Given the differences observed in our comparison, we conclude that normalization against a single “commonly used reference gene” may lead to serious discrepancies in data interpretation. GAPDH was found to be unsuitable for normalization in skeletal muscle development in pig [48]; similar results were reported in goat [16] and cattle [51]. In addition, GAPDH was observed to be up-regulated and down-regulated under various conditions [7,9,52,53]. Likewise, a remarkable change in the expression of 18S occurred during osteoblast differentiation, with a continual increase in expression observed over time [6]. Given the afore mentioned influence of the environment on GAPDH expression and the distinct impact normalization to GAPDH had on the relative expression level of PPARG, we hypothesized that there are great fluctuations in the expression of GAPDH and 18S over the course of development. To test this hypothesis, relative expression of 18S and GAPDH was plotted by normalizing to the geometric average of PPIB&HMBS. As illustrated in Fig. 4, in longissimus dorsi muscle we observed a pronounced decrease in GAPDH expression between 3 and 7 months followed by a sharp increase in expression. The expression pattern was opposite to that of PPARG. The dramatic regulation of GAPDH expression over the course of skeletal muscle development may account for the overestimation of the changes in PPARG expression when GAPDH was used for normalization. An even greater modulation of expression was seen over time when expression was normalized to 18S because the relative expression level of 18S was significantly different at all time points except 3 and 7 months. Similar results were observed in biceps femoris muscle. Thus, these data support our hypothesis that GAPDH and 18S expression varies significantly during skeletal muscle development.

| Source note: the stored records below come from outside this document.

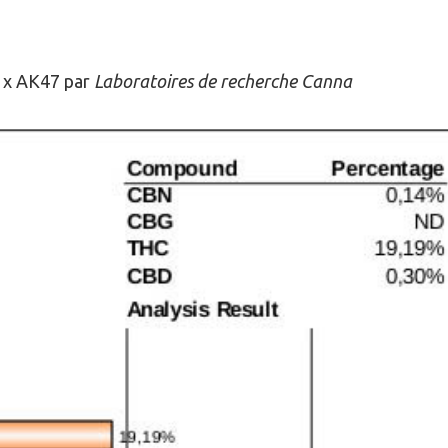
AL BILBO X AK-47
o x AK47 par
Laboratoires de recherche Canna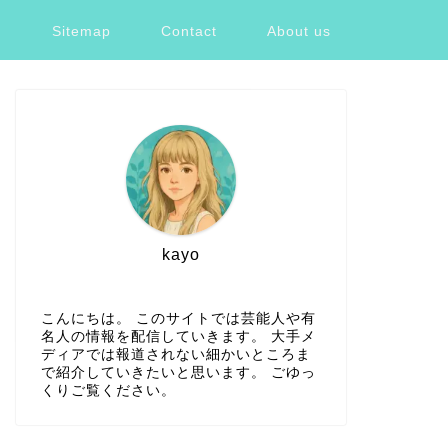
ツ
Sitemap
Contact
About us
kayo
こんにちは。 このサイトでは芸能人や有
名人の情報を配信していきます。 大手メ
ディアでは報道されない細かいところま
で紹介していきたいと思います。 ごゆっ
くりご覧ください。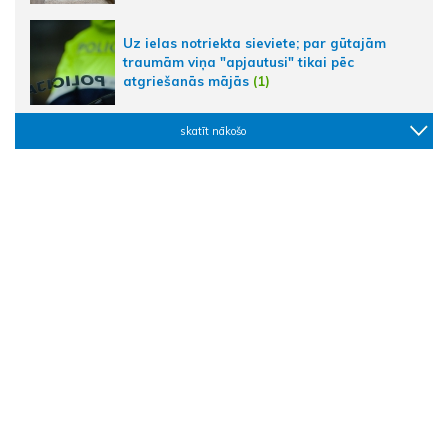
Uz ielas notriekta sieviete; par gūtajām
traumām viņa "apjautusi" tikai pēc
atgriešanās mājās
(1)
skatīt nākošo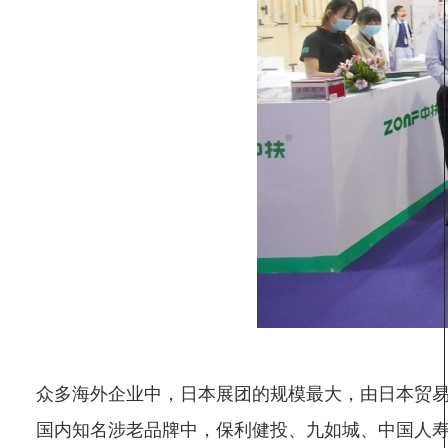
众多海外企业中，日本展团的规模最大，由日本贸易
国内知名涉老品牌中，保利健投、九如城、中国人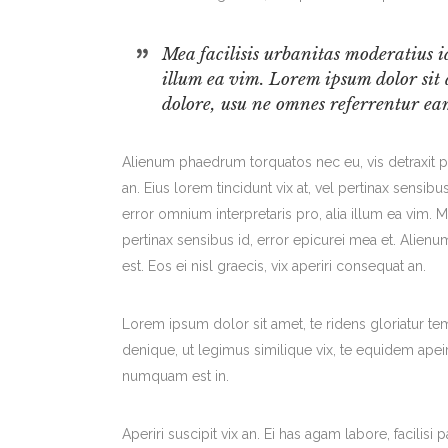
Mea facilisis urbanitas moderatius id
illum ea vim. Lorem ipsum dolor sit 
dolore, usu ne omnes referrentur ea
Alienum phaedrum torquatos nec eu, vis detraxit peri
an. Eius lorem tincidunt vix at, vel pertinax sensibus
error omnium interpretaris pro, alia illum ea vim. Me
pertinax sensibus id, error epicurei mea et. Alienum
est. Eos ei nisl graecis, vix aperiri consequat an.
Lorem ipsum dolor sit amet, te ridens gloriatur te
denique, ut legimus similique vix, te equidem apei
numquam est in.
Aperiri suscipit vix an. Ei has agam labore, facili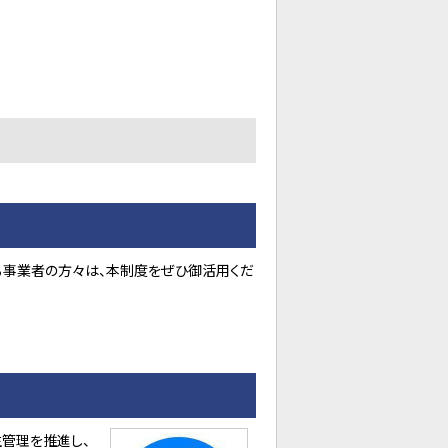
る事業者の方々は、本制度をぜひ御活用くだ
管理を推進し、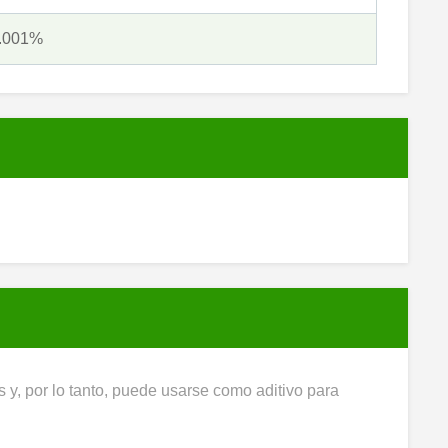
.001%
 y, por lo tanto, puede usarse como aditivo para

Fig 4. Expression profiling of GAPDH and 18S in skeletal muscles at different developmental stages.

Gene expression data for both longissimus dorsi(A、C) and biceps femoris muscle (B、D)were normalized to the geometric mean of PPIB&HMBS and are relative to expression at 12 months following the 2−ΔΔCT method [34]. Error bars depict SD. Superscript capital letters indicate significant differences (P<0.05).

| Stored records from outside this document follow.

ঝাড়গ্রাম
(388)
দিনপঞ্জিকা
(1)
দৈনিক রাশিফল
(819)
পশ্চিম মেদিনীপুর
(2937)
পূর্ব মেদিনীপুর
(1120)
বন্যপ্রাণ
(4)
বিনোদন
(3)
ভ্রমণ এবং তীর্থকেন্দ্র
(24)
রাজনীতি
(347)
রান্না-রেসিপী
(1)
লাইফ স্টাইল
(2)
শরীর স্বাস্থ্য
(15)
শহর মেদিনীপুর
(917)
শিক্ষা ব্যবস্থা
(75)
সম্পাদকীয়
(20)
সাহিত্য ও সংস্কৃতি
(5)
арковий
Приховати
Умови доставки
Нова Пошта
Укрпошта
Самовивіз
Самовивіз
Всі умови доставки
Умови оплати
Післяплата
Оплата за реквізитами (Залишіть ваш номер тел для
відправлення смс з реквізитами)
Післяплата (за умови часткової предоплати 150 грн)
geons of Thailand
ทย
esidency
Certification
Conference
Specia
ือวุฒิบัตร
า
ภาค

In our study, three different algorithms were used to analyze a panel of reference genes. All three algorithms gave consistent results. PPIB and HMBS proved to be the optimal reference genes in both longissimus dorsi muscle and biceps femoris muscle during development. GAPDH and 18S were the least stable genes, suggesting they are not suitable for expression data normalization in studies of goat muscle. Importantly, proper validation of reference genes is essential for reliable interpretation of data and should be performed prior to data normalization.

Supporting Information

S1 Fig. Melting curves and standard curves of eight reference genes and a target gene.


S2 Fig. Agarose gel electrophoresis identification of gene-specific primers of reference genes for qPCR.


S1 Table. Sequencing results of PCR products from the amplification of primers of reference and target genes designed for this experiment.


S2 Table. Sequencing results of genes using BLASTN from NCBI against nucleotide collection (nr / nt).


S3 Table. Reference genes stability calculated by BestKeeper based on CT.


S4 Table. Descriptive statistics of target gene (PPARG) analyzed by BestKeeper in Longissimus dorsi muscle and Biceps femoris muscle, respectively.


Author Contributions

Conceived and designed the experiments: WZ YW. Performed the experiments: WZ HL. Analyzed the data: WZ YL HL. Contributed reagents/materials/analysis tools: WZ YL HL. Wrote the paper: WZ YW.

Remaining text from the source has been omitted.